Local doctors question new NIP board
By Confidente Reporter
THE new board of the Namibia Institute of Pathology (NIP) is under fire from local doctors who want to know why it does not include a pathologist.
Minister of Health and Social Services Dr Kalumbi Shangula appointed a new NIP board last week, which consists of an accountant, lawyer, educator, person with business qualifications and two medical doctors.
The doctors, who do not want their names to be mentioned, said NIP as a pathology service provider should thus at least have a pathologist on its board to advise it on diagnosis and follow-up analyses. A pathologist examines laboratory tissue samples and interprets medical laboratory tests to ensure patients receive proper treatment.
With a population of 2.2 million people, there are only five pathologists in the country, of which only one is Namibian and the rest are expatriates. The four expatriates all work for NIP, while the Namibian has their own private practice in the north.
Confidente understands that NIP pathologists are often overworked because all the patients in the country rely on them. Sometimes they send samples to Lancet Laboratories in Johannesburg, which according to its website provides diagnostics and monitoring pathology services in South Africa, Botswana, Ghana, Kenya, Mozambique, Nigeria, Swaziland, Tanzania, Uganda, Zambia and Zimbabwe.
“You cannot run something you don’t understand. At least there was supposed to be someone with a pathological qualification because none of the two medical doctors on the board is a pathologist. There was supposed to be a subject expert in the board. When you have a pathologist, you know what the laboratory needs or what the company needs.

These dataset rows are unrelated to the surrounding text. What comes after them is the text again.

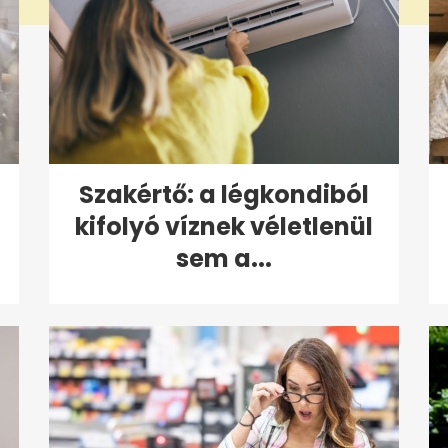
Szakértő: a légkondiból
kifolyó víznek véletlenül
sem a...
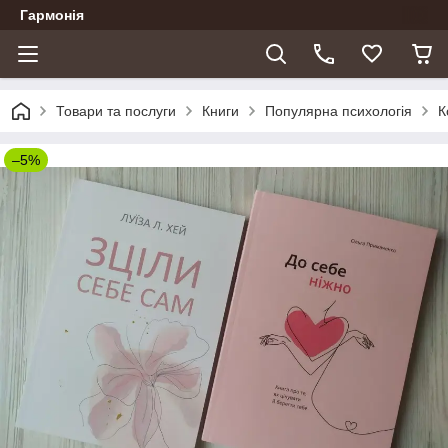
Гармонія
Товари та послуги
Книги
Популярна психологія
К
–5%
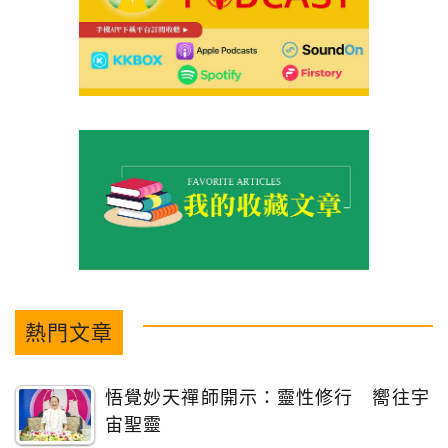
熱門文章
悟覺妙天禪師開示：靈性修行 嚮往宇
宙聖靈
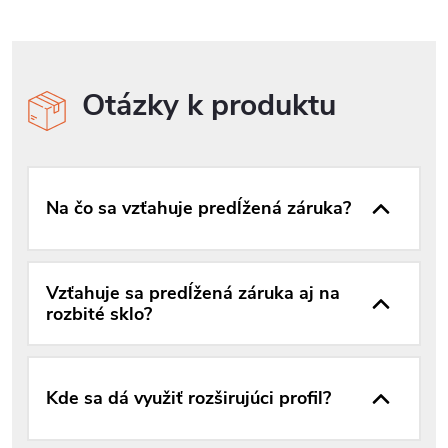
Otázky k produktu
Na čo sa vzťahuje predĺžená záruka?
Vzťahuje sa predĺžená záruka aj na
rozbité sklo?
Kde sa dá využiť rozširujúci profil?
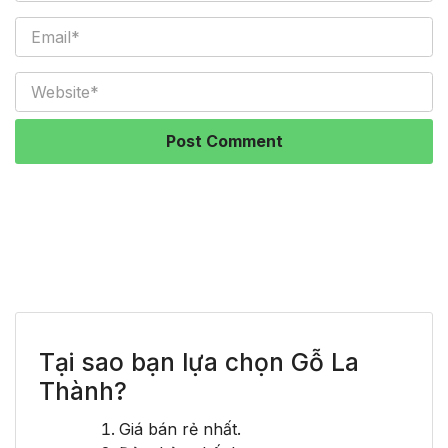
Tại sao bạn lựa chọn Gỗ La
Thành?
Giá bán rẻ nhất.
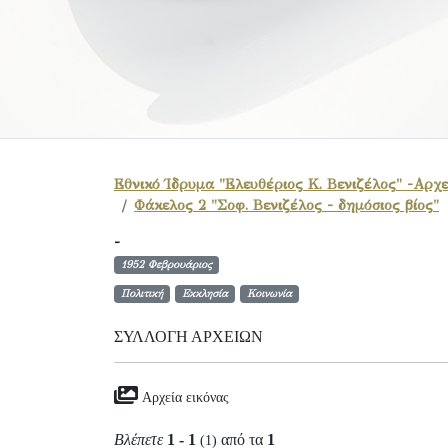
Εθνικό Ίδρυμα "Ελευθέριος Κ. Βενιζέλος" -Αρχε
Φάκελος 2 "Σοφ. Βενιζέλος - δημόσιος βίος"
-
1952 Φεβρουάριος
Πολιτική
Εκκλησία
Κοινωνία
ΣΥΛΛΟΓΉ ΑΡΧΕΊΩΝ
Αρχεία εικόνας
Βλέπετε
1 - 1
από τα
1
(1)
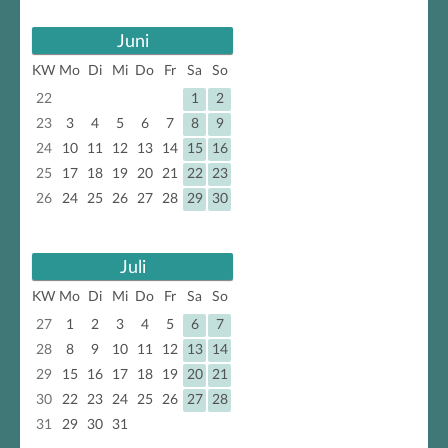
Juni
KW
Mo
Di
Mi
Do
Fr
Sa
So
22
1
2
23
3
4
5
6
7
8
9
24
10
11
12
13
14
15
16
25
17
18
19
20
21
22
23
26
24
25
26
27
28
29
30
Juli
KW
Mo
Di
Mi
Do
Fr
Sa
So
27
1
2
3
4
5
6
7
28
8
9
10
11
12
13
14
29
15
16
17
18
19
20
21
30
22
23
24
25
26
27
28
31
29
30
31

“You need to grow the laboratory, hence you need someone on the board who understands all these things. Like during the last December holiday, there were around 500 samples in NIP laboratories waiting for the expatriates to come from their holiday for them to be attended to.
“They (samples) were only attended to during the second to the third week of January this year,” one of the doctors said, adding that such things are probably happening because there is no one on the board who is a qualified pathologist to advise the board.
Contacted for comment, Shangula referred to the advertisement placed in local newspapers by the outgoing board, adding that the composition of the new board was not his wish. “Look at the requirements in the advertisement in the newspaper and see what kind of board the (outgoing) board wanted. It’s not the wish of the minister or the wish of the unknown doctors,” he said.